(Information given)

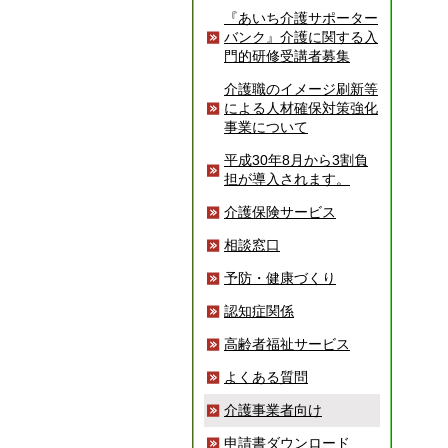
『あいち介護サポーター
バンク』介護に関する入
門的研修受講者募集
介護職のイメージ刷新等
による人材確保対策強化
事業について
平成30年8月から3割負
担が導入されます。
介護保険サービス
相談窓口
予防・健康づくり
認知症関係
高齢者福祉サービス
よくある質問
介護事業者向け
申請書ダウンロード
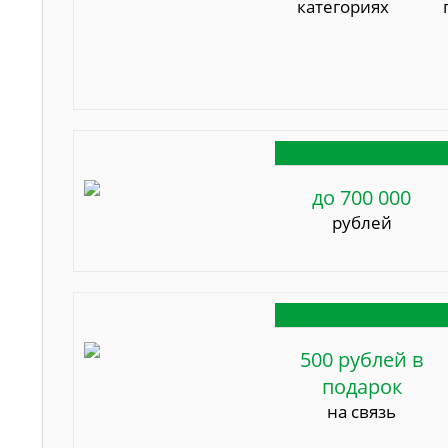
категориях
до 700 000
рублей
500 рублей в
подарок
на связь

(End Information given)

*Try it*
Retype the data above exactly, dropping every picture.

*Output for this exercise*
『あいち介護サポーター
バンク』介護に関する入
門的研修受講者募集
介護職のイメージ刷新等
による人材確保対策強化
事業について
平成30年8月から3割負
担が導入されます。
介護保険サービス
相談窓口
予防・健康づくり
認知症関係
高齢者福祉サービス
よくある質問
介護事業者向け
申請書ダウンロード
категориях
до 700 000
рублей
500 рублей в
подарок
на связь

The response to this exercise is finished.